Considerato che, anche indipendentemente dal dato dell'avvenuta abrogazione della norma denunciata e della cessazione dei relativi effetti - un aspetto, questo, sul quale il giudice a quo conclude nel senso della sua ininfluenza ai fini del rapporto controverso, senza però affrontare, nell'esame della rilevanza, quei profili di cui avrebbe dovuto farsi carico, essendo insiti nella controversia da decidere e sui quali invece si sofferma, nel modo anzidetto, l'Avvocatura generale dello Stato per concludere in senso opposto - la norma medesima non rileva, in via esclusiva, con riferimento alla situazione dedotta nel giudizio principale: essa, infatti, riguarda l'ambito proprio della pena criminale, laddove oggetto del giudizio a quo sono provvedimenti amministrativi, di carattere lato sensu destitutorio, adottati sulla base di altre norme (sia pure sul presupposto della condanna penale);
che, pertanto, attesa l'autonomia tra i due ordini, quello sanzionatorio penale e quello amministrativo-disciplinare (v. sent. n. 197 del 1993; ordd. nn. 137 e 201 del 1994), la denuncia dell'art. 69 c.p.m.p., contrariamente a quanto ritenuto dal rimettente, non può da sola assumere rilevanza rispetto all'oggetto del giudizio principale;
che, d'altra parte, lo stesso tribunale amministrativo mostra di aver presenti le norme, diverse da quella denunciata, sulla cui base il provvedimento di perdita del grado e quello conseguente di cessazione dal servizio permanente sono stati adottati, per cui è dell'applicazione e della portata di queste ultime norme che si può controverte re, non senza sottolineare l'influenza, su questo piano, sia del principio di eliminazione di automatismi destitutori in ogni settore del pubblico impiego ex art. 9, comma 1, della richiamata legge n. 19 del 1990 (cfr. ordd. nn. 403 e 134 del 1992; 113 del 1991; 130 del 1990), sia dell'incidenza delle cause estintive del reato rispetto alla possibilità di adottare provvedimenti quali quelli impugnati nel giudizio principale, essendo nella specie decorso il periodo di sospensione della pena ex art. 167 del codice penale;
che, per quanto detto, la questione non risulta proposta nei confronti delle norme in base alle quali sono stati adottati gli atti amministrativi oggetto del giudizio a quo, e quindi risolutive di questo;
essa va perciò dichiarata manifestamente inammissibile.
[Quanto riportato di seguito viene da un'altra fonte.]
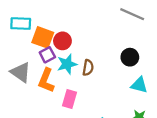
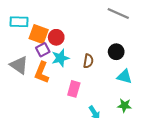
brown semicircle: (88, 68) -> (88, 61), moved
pink rectangle: (69, 99) -> (74, 89), moved

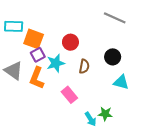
red circle: (56, 37) -> (70, 42), moved
pink rectangle: (74, 89) -> (69, 95), turned -56
green star: (124, 106) -> (105, 114), moved

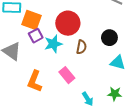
red circle: (70, 42) -> (68, 23), size x1.5
orange L-shape: (37, 78) -> (35, 81), moved
green star: (105, 114) -> (115, 94), moved

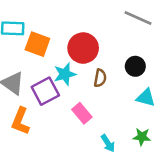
purple square: (36, 36) -> (45, 91), moved, size x1.5
orange L-shape: (35, 81) -> (20, 121), moved

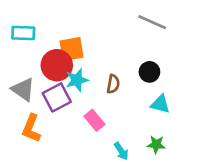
orange square: (37, 44) -> (72, 49), moved, turned -30
red circle: (83, 48) -> (57, 65), moved

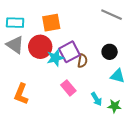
orange square: (72, 49) -> (51, 23), moved
gray triangle: (23, 89) -> (15, 45), moved
purple square: (57, 97) -> (69, 52), moved
cyan arrow: (121, 151) -> (96, 99), moved

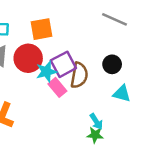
brown semicircle: (82, 61) -> (79, 75), size x1.5
pink rectangle: (68, 88) -> (57, 87), moved
green star: (115, 106) -> (95, 135), moved

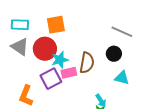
gray line: (115, 19) -> (122, 32), moved
purple square: (63, 64) -> (51, 79), moved
pink rectangle: (57, 87) -> (69, 73), turned -63

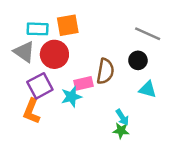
cyan rectangle: (20, 25) -> (38, 29), moved
cyan star: (60, 60) -> (71, 97), moved
purple square: (51, 79) -> (40, 86), moved

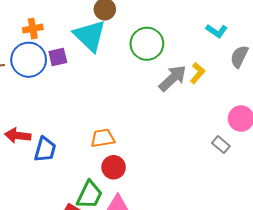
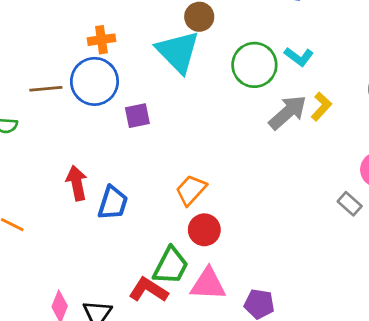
cyan L-shape: (217, 31) -> (299, 57), moved
purple square: (58, 57) -> (137, 116), moved
red arrow: (18, 136) -> (77, 183), turned 70
orange trapezoid: (103, 138) -> (191, 190), turned -40

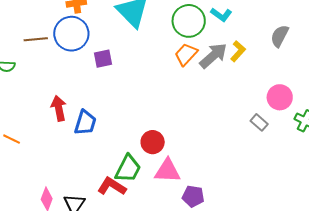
orange trapezoid: (191, 190) -> (186, 54), moved
pink triangle: (208, 284) -> (167, 171), moved

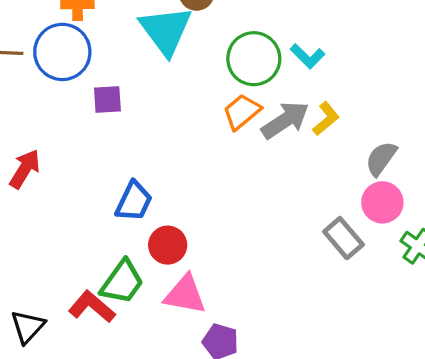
gray semicircle: (280, 36) -> (381, 159), moved
red arrow: (59, 108) -> (25, 169), turned 35
gray rectangle: (259, 122) -> (343, 238), size x1.4
blue trapezoid: (85, 123) -> (134, 201), moved

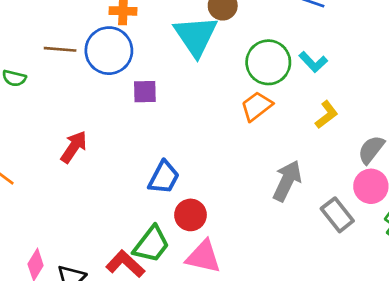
gray arrow: (285, 120) -> (287, 181), moved, turned -33

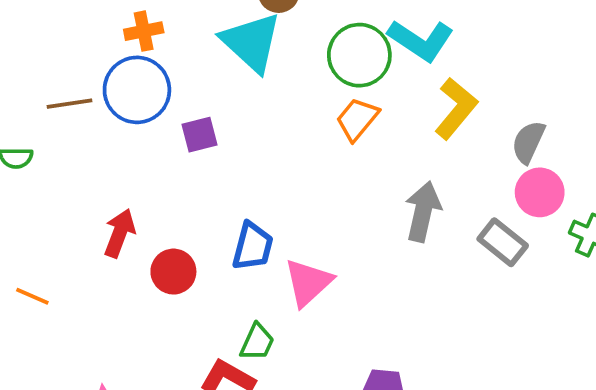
cyan L-shape: (313, 62) -> (421, 40), size x1.6
yellow L-shape: (326, 115) -> (456, 108), size x1.5
red circle: (190, 215) -> (173, 272), moved
green trapezoid: (151, 244) -> (257, 342), size x0.7
pink triangle: (203, 257) -> (308, 283), moved, turned -42

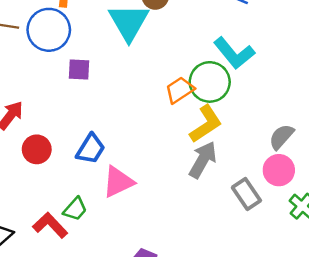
green circle: (359, 55) -> (210, 82), moved
yellow L-shape: (456, 108) -> (206, 124), moved

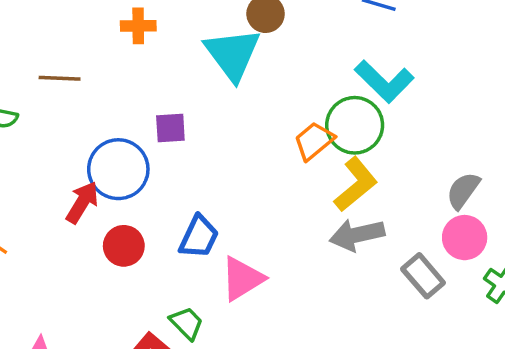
blue circle: (49, 30) -> (118, 169), moved
gray arrow: (203, 160) -> (357, 235), turned -126
green trapezoid: (75, 209) -> (187, 323), turned -80

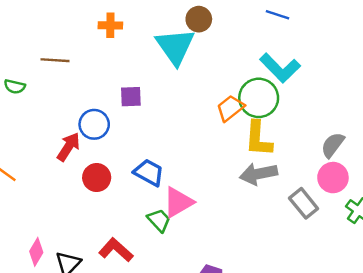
blue circle: (118, 169) -> (94, 124), size x0.7
yellow L-shape: (356, 184) -> (258, 139), turned 132
blue trapezoid: (199, 237) -> (149, 173), turned -88
green trapezoid: (187, 323) -> (159, 220), moved

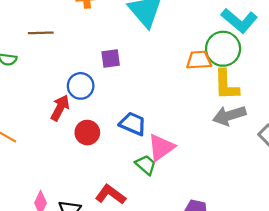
orange trapezoid: (230, 108) -> (199, 60), turned 40

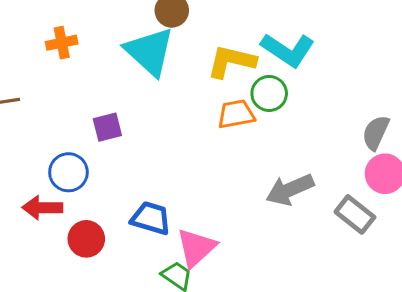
green circle: (223, 49) -> (269, 93), size x0.7
yellow L-shape: (226, 85) -> (231, 61), moved, turned 112
red arrow: (60, 108) -> (42, 208), turned -110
Visti gli artt. 26, secondo comma, della legge 11 marzo 1953, n. 87 e 9, secondo comma, delle Norme integrative per i giudizi davanti alla Corte costituzionale.
PER QUESTI MOTIVI
LA CORTE COSTITUZIONALE
dichiara la manifesta inammissibilità della questione di legittimità costituzionale dell'art. 69 del codice penale militare di pace, sollevata dal Tribunale amministrativo regionale per la Pu glia - Sezione di Lecce, con ordinanza del 17 giugno 1992 - 7 luglio 1993, in riferimento agli artt.3 e 27, terzo comma, della Costituzione.
Così deciso in Roma, nella sede della Corte costituzionale, Palazzo della Consulta, il 07/07/94.
Gabriele PESCATORE, Presidente
Vincenzo CAIANIELLO, Redattore
Depositata in cancelleria il 20 Luglio 1994.